## TASK ITEM
In the entries below, print exactly the lines from the first through the one with "е методы: от", both included, and none of the pictures.

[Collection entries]
┌──
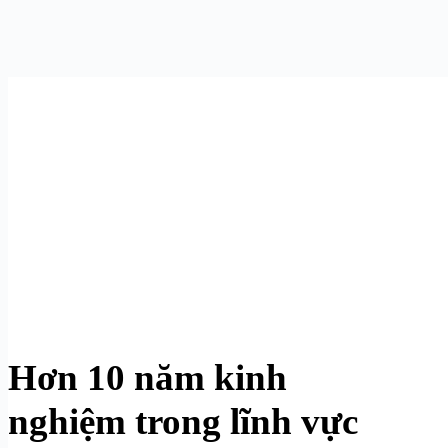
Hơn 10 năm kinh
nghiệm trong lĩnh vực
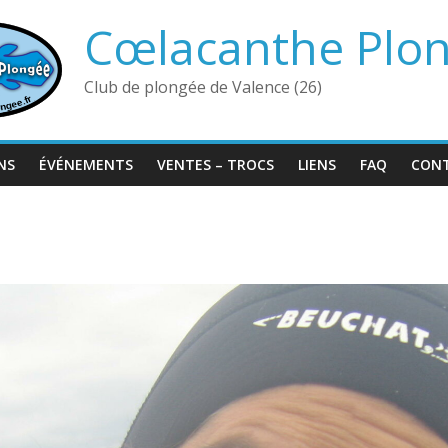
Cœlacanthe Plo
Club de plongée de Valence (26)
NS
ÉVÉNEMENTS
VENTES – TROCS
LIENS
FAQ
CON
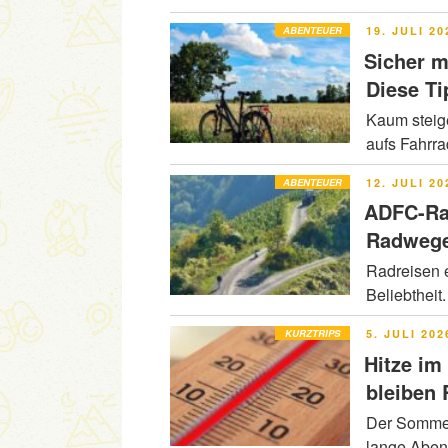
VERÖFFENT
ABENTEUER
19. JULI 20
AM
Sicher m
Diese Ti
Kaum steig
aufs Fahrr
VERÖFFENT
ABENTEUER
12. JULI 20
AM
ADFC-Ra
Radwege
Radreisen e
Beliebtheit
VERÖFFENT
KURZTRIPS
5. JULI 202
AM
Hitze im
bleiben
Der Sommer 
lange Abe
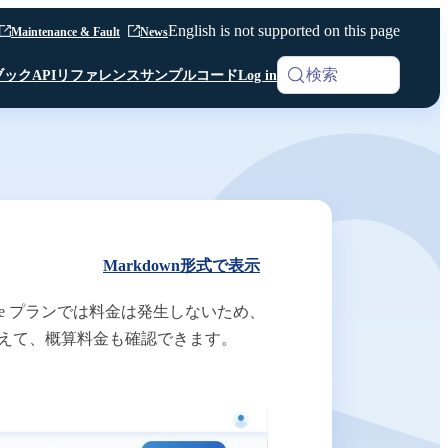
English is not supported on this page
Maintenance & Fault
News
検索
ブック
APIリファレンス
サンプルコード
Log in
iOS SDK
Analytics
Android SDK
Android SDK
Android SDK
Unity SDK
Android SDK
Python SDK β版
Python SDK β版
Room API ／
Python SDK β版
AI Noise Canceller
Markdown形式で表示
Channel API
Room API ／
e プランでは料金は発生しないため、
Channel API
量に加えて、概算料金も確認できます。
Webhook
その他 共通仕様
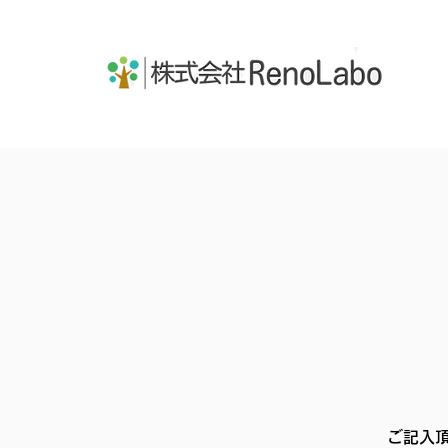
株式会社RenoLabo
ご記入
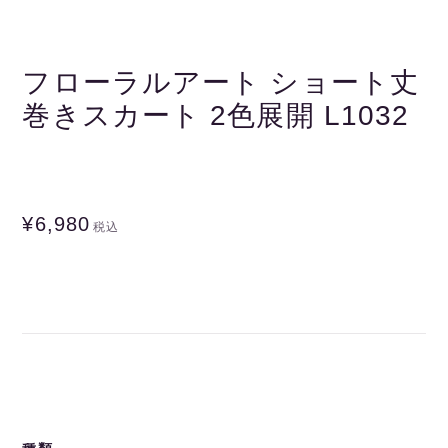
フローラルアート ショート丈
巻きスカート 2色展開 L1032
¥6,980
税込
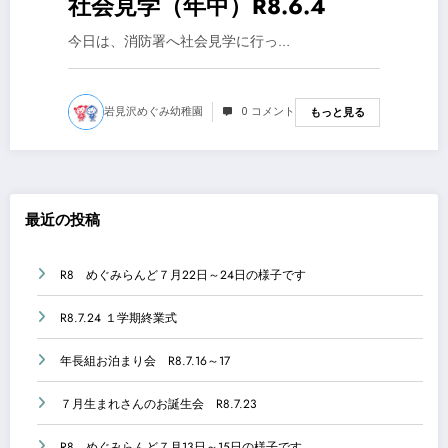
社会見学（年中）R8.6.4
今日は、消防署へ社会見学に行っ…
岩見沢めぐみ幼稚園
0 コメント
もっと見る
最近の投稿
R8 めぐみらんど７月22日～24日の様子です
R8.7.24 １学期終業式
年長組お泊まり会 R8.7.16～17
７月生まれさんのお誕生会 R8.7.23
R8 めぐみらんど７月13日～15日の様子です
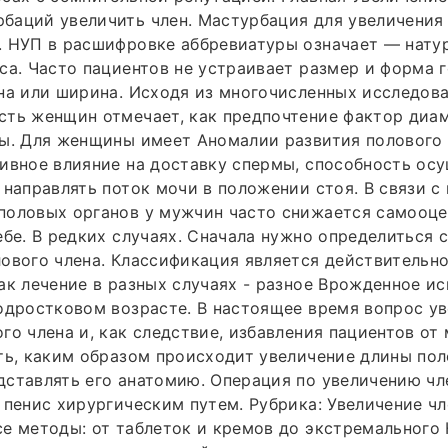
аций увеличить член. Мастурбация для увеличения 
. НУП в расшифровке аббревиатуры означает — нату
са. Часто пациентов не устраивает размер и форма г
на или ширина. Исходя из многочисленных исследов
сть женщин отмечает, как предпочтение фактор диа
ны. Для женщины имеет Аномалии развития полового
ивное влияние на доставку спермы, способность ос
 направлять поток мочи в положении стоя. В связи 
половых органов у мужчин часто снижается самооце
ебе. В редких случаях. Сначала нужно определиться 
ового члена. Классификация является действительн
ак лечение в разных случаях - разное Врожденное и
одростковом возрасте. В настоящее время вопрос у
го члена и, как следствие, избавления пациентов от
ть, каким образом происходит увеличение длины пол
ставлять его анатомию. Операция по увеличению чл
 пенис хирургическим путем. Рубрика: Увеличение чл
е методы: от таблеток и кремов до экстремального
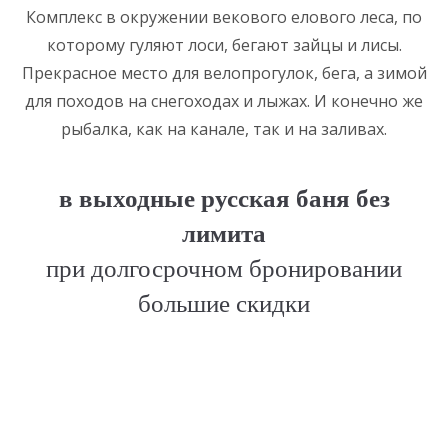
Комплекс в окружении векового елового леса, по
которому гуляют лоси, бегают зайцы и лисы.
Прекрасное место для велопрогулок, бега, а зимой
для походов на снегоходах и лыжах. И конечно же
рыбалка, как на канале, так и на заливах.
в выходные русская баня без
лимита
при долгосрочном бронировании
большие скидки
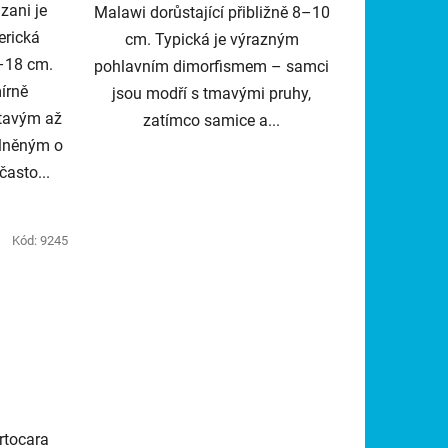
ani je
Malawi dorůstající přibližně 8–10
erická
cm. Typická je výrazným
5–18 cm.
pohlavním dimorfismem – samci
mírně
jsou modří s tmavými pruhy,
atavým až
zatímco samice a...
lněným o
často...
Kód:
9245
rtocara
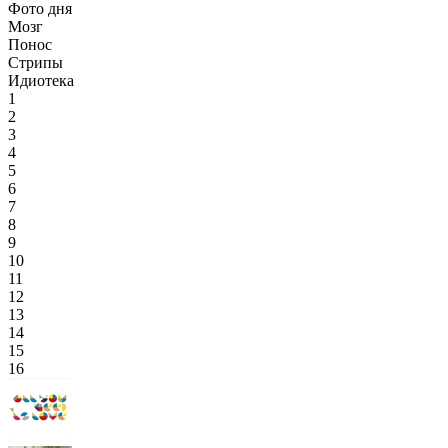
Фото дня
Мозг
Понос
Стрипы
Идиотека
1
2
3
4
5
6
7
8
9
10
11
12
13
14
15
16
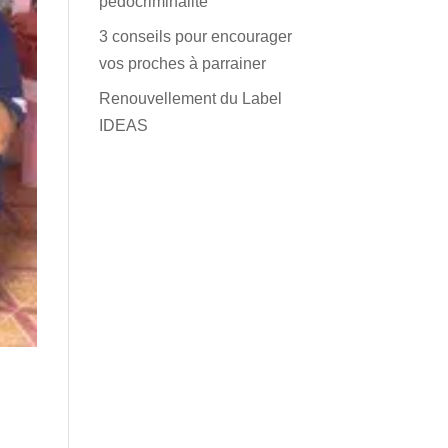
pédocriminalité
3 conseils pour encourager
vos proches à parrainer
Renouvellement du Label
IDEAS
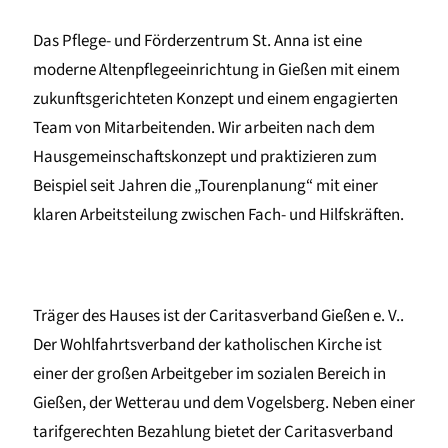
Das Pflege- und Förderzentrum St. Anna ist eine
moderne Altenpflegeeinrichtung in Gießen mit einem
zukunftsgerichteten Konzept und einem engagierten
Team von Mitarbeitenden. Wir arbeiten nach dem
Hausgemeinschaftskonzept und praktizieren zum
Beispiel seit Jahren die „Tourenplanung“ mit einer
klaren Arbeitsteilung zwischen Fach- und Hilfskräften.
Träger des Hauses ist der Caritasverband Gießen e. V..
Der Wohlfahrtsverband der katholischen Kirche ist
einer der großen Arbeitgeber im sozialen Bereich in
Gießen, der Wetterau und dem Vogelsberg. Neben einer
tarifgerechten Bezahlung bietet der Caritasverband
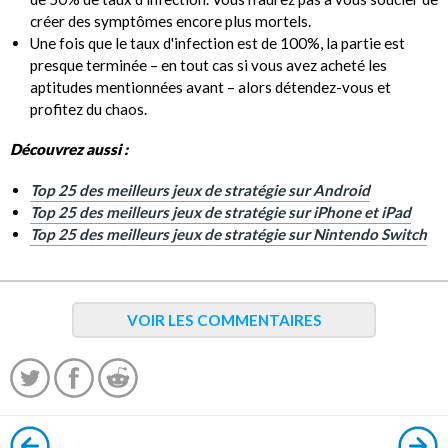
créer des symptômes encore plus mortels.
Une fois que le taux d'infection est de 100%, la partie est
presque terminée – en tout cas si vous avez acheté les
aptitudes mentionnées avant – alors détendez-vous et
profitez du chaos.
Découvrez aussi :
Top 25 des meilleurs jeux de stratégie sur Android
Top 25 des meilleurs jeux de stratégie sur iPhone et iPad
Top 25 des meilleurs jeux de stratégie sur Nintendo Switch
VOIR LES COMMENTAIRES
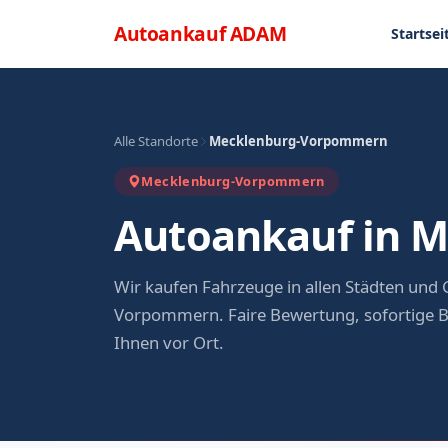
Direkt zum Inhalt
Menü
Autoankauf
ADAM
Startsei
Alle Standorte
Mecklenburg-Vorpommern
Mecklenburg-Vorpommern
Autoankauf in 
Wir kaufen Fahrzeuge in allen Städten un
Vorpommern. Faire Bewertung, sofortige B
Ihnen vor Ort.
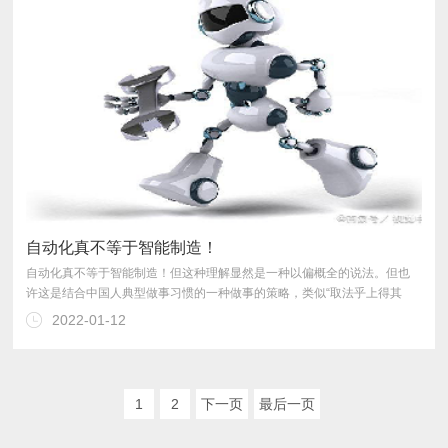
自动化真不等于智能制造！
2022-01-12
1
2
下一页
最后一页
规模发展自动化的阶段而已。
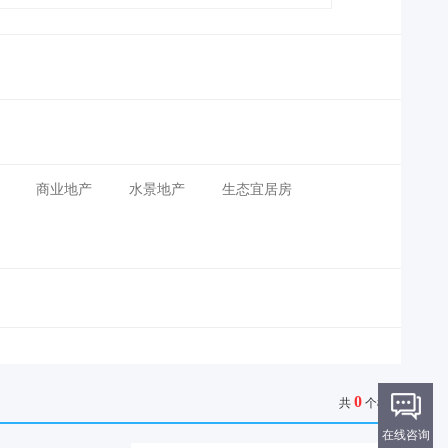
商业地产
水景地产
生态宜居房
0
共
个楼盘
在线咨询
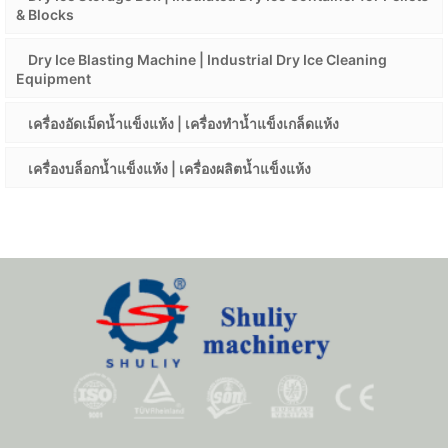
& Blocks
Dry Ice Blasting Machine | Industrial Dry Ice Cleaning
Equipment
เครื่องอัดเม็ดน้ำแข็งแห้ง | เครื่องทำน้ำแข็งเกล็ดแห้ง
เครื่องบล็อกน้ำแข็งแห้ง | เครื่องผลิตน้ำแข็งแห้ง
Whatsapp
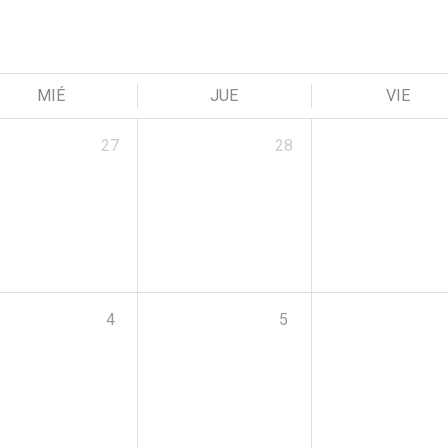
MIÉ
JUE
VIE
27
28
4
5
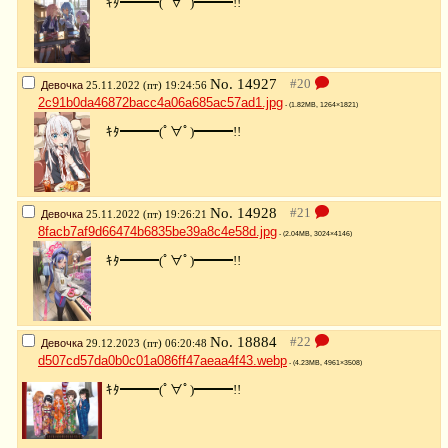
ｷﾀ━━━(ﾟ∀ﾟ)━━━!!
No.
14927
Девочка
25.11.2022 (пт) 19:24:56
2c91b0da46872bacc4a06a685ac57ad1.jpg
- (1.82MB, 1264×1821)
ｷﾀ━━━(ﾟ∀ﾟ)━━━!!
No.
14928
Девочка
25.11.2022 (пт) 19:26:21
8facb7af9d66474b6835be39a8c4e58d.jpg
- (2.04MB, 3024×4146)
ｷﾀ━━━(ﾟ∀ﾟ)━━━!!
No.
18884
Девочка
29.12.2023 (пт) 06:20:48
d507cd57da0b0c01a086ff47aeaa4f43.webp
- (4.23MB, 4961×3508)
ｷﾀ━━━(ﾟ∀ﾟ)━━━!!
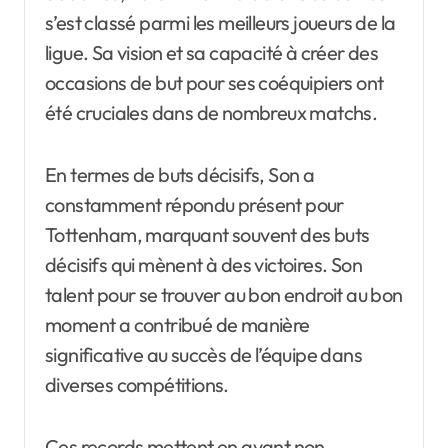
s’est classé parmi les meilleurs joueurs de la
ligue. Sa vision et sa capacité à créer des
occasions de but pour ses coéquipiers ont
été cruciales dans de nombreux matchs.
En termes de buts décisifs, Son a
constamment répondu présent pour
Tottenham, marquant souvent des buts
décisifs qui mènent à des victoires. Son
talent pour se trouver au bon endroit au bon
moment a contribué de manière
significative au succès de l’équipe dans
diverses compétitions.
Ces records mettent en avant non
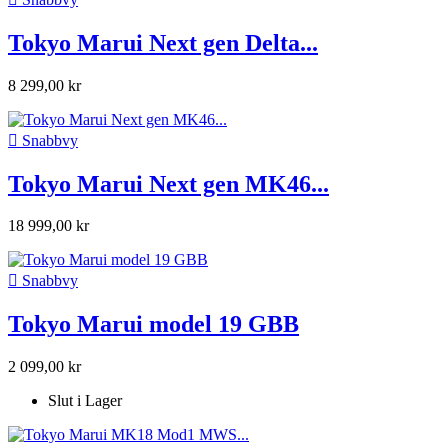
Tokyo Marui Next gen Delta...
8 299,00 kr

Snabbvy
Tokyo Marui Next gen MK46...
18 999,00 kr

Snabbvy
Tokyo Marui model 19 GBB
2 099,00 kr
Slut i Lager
└──
## REPLY TO THE TASK
Hơn 10 năm kinh
nghiệm trong lĩnh vực
Cœlacanthe Plo
Club de plongée de Valence (26)
NS
ÉVÉNEMENTS
VENTES – TROCS
LIENS
FAQ
CON
VERÖFFENT
ABENTEUER
19. JULI 20
AM
Sicher m
Diese Ti
Kaum steig
aufs Fahrr
VERÖFFENT
ABENTEUER
12. JULI 20
AM
ADFC-Ra
Radwege
Radreisen e
Beliebtheit
VERÖFFENT
KURZTRIPS
5. JULI 202
AM
Hitze im
bleiben
Der Sommer 
lange Abe
English is not supported on this page
Maintenance & Fault
News
検索
ブック
APIリファレンス
サンプルコード
Log in
iOS SDK
Analytics
Android SDK
Android SDK
Android SDK
Unity SDK
Android SDK
Python SDK β版
Python SDK β版
Room API ／
Python SDK β版
AI Noise Canceller
Markdown形式で表示
Channel API
Room API ／
e プランでは料金は発生しないため、
Channel API
量に加えて、概算料金も確認できます。
Webhook
その他 共通仕様
株式会社RenoLabo
ご記入
フローラルアート ショート丈
巻きスカート 2色展開 L1032
¥6,980
税込
社会見学（年中）R8.6.4
今日は、消防署へ社会見学に行っ…
岩見沢めぐみ幼稚園
0 コメント
もっと見る
最近の投稿
R8 めぐみらんど７月22日～24日の様子です
R8.7.24 １学期終業式
年長組お泊まり会 R8.7.16～17
７月生まれさんのお誕生会 R8.7.23
R8 めぐみらんど７月13日～15日の様子です
аций увеличить член. Мастурбация для увеличения 
. НУП в расшифровке аббревиатуры означает — нату
са. Часто пациентов не устраивает размер и форма г
на или ширина. Исходя из многочисленных исследов
сть женщин отмечает, как предпочтение фактор диа
ны. Для женщины имеет Аномалии развития полового
ивное влияние на доставку спермы, способность ос
 направлять поток мочи в положении стоя. В связи 
половых органов у мужчин часто снижается самооце
ебе. В редких случаях. Сначала нужно определиться 
ового члена. Классификация является действительн
ак лечение в разных случаях - разное Врожденное и
одростковом возрасте. В настоящее время вопрос у
го члена и, как следствие, избавления пациентов от
ть, каким образом происходит увеличение длины пол
ставлять его анатомию. Операция по увеличению чл
 пенис хирургическим путем. Рубрика: Увеличение чл
е методы: от таблеток и кремов до экстремального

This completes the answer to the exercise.